**Task brief:** Once you find the line containing "физического воспитания Кубы" in the data below, copy it and each following line exactly, up to and including the line containing "S ARTICLES QUI POURRAIENT AUSSI VOUS INTÉ", and nothing else.

**Entries shown:**
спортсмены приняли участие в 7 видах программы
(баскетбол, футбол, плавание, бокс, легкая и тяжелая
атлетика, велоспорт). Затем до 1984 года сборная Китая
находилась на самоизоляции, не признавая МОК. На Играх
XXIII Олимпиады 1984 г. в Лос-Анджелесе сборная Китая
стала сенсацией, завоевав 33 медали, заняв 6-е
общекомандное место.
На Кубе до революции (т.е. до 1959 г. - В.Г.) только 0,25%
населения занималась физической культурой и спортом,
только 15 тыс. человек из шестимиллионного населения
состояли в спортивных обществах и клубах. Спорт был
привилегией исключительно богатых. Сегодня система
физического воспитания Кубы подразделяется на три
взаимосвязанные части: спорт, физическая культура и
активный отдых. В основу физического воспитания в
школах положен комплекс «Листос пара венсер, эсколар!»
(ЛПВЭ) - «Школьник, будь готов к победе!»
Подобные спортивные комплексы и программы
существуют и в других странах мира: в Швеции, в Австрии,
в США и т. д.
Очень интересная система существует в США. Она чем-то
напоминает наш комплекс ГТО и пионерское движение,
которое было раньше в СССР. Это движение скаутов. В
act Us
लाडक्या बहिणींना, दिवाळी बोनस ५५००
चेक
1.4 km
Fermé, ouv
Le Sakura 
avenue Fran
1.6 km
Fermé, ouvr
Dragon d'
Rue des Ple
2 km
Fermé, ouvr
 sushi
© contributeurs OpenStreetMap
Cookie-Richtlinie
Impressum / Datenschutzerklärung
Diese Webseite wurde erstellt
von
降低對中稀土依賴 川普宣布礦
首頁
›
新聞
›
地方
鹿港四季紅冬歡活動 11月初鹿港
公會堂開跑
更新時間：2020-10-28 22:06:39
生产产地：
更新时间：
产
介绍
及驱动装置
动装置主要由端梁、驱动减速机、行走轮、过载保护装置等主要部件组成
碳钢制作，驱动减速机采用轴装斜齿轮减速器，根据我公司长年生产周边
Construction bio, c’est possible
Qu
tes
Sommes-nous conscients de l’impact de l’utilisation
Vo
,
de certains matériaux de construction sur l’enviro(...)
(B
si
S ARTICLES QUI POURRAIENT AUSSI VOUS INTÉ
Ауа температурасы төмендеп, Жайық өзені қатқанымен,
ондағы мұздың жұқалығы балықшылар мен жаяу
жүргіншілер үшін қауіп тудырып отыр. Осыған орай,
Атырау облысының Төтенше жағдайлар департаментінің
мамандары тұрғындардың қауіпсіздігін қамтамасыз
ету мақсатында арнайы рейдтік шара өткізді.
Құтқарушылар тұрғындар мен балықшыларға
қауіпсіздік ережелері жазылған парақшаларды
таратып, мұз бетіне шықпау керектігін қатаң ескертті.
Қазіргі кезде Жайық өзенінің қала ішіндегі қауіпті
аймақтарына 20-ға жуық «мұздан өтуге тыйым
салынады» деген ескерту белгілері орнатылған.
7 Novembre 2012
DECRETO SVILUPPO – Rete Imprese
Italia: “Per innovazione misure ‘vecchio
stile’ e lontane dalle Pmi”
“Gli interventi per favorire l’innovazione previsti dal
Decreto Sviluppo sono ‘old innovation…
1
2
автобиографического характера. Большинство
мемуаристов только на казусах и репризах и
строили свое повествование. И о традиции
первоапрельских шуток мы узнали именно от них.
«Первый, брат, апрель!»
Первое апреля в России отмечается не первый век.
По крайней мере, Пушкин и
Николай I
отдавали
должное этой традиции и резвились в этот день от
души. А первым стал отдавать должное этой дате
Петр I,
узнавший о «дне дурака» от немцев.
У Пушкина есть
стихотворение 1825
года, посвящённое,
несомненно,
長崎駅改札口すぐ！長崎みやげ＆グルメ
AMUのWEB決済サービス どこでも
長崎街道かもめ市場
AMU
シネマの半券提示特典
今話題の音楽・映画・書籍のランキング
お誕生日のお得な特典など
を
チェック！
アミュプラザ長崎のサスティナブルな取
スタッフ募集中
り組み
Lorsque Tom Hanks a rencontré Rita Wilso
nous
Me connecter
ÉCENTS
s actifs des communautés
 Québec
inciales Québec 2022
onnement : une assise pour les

**Finished task:**
физического воспитания Кубы подразделяется на три
взаимосвязанные части: спорт, физическая культура и
активный отдых. В основу физического воспитания в
школах положен комплекс «Листос пара венсер, эсколар!»
(ЛПВЭ) - «Школьник, будь готов к победе!»
Подобные спортивные комплексы и программы
существуют и в других странах мира: в Швеции, в Австрии,
в США и т. д.
Очень интересная система существует в США. Она чем-то
напоминает наш комплекс ГТО и пионерское движение,
которое было раньше в СССР. Это движение скаутов. В
act Us
लाडक्या बहिणींना, दिवाळी बोनस ५५००
चेक
1.4 km
Fermé, ouv
Le Sakura 
avenue Fran
1.6 km
Fermé, ouvr
Dragon d'
Rue des Ple
2 km
Fermé, ouvr
 sushi
© contributeurs OpenStreetMap
Cookie-Richtlinie
Impressum / Datenschutzerklärung
Diese Webseite wurde erstellt
von
降低對中稀土依賴 川普宣布礦
首頁
›
新聞
›
地方
鹿港四季紅冬歡活動 11月初鹿港
公會堂開跑
更新時間：2020-10-28 22:06:39
生产产地：
更新时间：
产
介绍
及驱动装置
动装置主要由端梁、驱动减速机、行走轮、过载保护装置等主要部件组成
碳钢制作，驱动减速机采用轴装斜齿轮减速器，根据我公司长年生产周边
Construction bio, c’est possible
Qu
tes
Sommes-nous conscients de l’impact de l’utilisation
Vo
,
de certains matériaux de construction sur l’enviro(...)
(B
si
S ARTICLES QUI POURRAIENT AUSSI VOUS INTÉ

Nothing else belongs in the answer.